La última frase pareciera sugerir un trabajo más elaborado del lenguaje, de lo que venimos sosteniendo. Sin embargo, al invocar la lectura por casualidad o por necesidad, el diarista, creemos, está a la vez aludiendo a su escritura. Y ya vimos que el propósito psicoterápico, espuela tan evidente del Diario, responde claro sobre la primacía de la necesidad. En todo caso, el pesar las palabras no está reñido con la anotación «in promptu» que predomina en el escrito; más bien corresponde al esfuerzo del analista que se empeña en poner bien en claro lo que siente.

Entre las anotaciones metadiscursivas importa señalar una que ilustra la conciencia del escritor sobre lo que es y no es su obra. Así, por ejemplo, al ser testigo de las murmuraciones y «expresiones de pasión» entre los juntistas de Nueva York, se dice que si recogiera este material, su diario dejaría de ser su Sonda personal, para convertirse en «crónica de la revolución» (I, 278). Interesan también otras anotaciones en que el diarista se burla de sí al recordar o releer su escrito: «¿Qué era lo que decía uno de aquellos estímulos que tan pomposamente me fabriqué...?» (I, 44, subrayado del autor). Cuando en 1870, cree haber perdido su capacidad para analizar sus sentimientos escribe: «Ahora mismo estoy burlándome de mí, porque aun haciéndolo mal, me ocupo de un afecto que me distrae de mi deber» (I, 364).

El exigente escritor que era Hostos, se da cuenta de que su redactar «a la carrera» puede resultar en defectos o descuidos de estilo. Por eso se dice que si se propusiera podría «escribir mejor», sin «inferir ultrajes a la lengua» (I, 144). Esto, a la vez que confirma la rápida composición de su obra, probablemente significa que el autor podría esforzarse en emplear recursos que él bien conoce, a juzgar por sus discursos políticos, por ejemplo. Hay que recordar sobre este punto, que Hostos compone en un período en que se estilaba una escritura tendente a la grandilocuencia y al exceso de figuras. Es precisamente este escribir sin buscar «efectos» lo que contribuye a dar a su prosa la calidad de espontánea que tiene, y al texto su aire de autenticidad.
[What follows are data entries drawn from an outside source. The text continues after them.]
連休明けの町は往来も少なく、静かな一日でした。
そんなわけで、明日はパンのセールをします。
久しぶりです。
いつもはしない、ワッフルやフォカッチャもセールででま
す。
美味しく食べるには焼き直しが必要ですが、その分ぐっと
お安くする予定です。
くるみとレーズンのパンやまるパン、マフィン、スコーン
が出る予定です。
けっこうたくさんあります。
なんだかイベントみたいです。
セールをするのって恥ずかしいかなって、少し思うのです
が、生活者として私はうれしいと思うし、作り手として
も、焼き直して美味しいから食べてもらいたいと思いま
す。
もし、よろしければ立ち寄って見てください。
Conscientes de la compleja carga connotativa de términos como «verdad», «sinceridad» y «autenticidad», no podemos dejar de invocarlos para caracterizar el escrito del puertorriqueño. Si desde el punto de vista de las expectativas de un lector, suponemos que uno que lee un diario busca acercarse al que lo escribió, el de Hostos cumple esas expectativas. El texto proyecta una imagen del autor que se siente auténtica. Sea por la voz que se oye única, inconfundible, sea por las explicaciones y razonamientos que acompañan a los hechos que se cuentan, sea por la espontaneidad del discurso, el lector «siente» que se le entrega la verdad. La palabra apasionada del escritor deja una traza elocuente con la que se puede reconstruir una vida y un hombre. Esa traza no omite lo negativo, que por lo general se oculta de los demás. Contrario a muchos otros textos autobiográficos, la obra no es ni apología ni defensa. Tampoco el autor escribe por el placer de autocontemplarse o de exaltar a su familia (Hostos ni siquiera se cuida de dar su genealogía), odiosa carga de tantas autobiografías. Todo esto, creemos, contribuye al efecto de autenticidad que produce el Diario.

Por otro lado, como mencionamos en una sección anterior, Hostos, a diferencia de otros intimistas, no escribe tampoco para escapar a su época. Al contrario, como vimos, en su escrito el yo que analiza el autor está inseparablemente unido a los acontecimientos. Y este es el otro gran valor de la obra. Junto con permitirnos atisbar en la interioridad de la formación del gran hombre, el Diario ofrece también su visión de uno de los más importantes procesos históricos de América. Los juicios de Hostos sobre parte de la intrahistoria de Puerto Rico, Cuba y Santo Domingo, por su honradez y altas miras, echan nuevas luces sobre el pasado, pero a la vez iluminan problemas del presente y programan para el futuro. La hermosa idea de la federación antillana es la mejor ilustración del caso: todavía por realizar, el Diario advierte sobre algunos obstáculos que la impiden, y trasmite la fe que en ella puso el prócer en la batalla para lograr su consecución.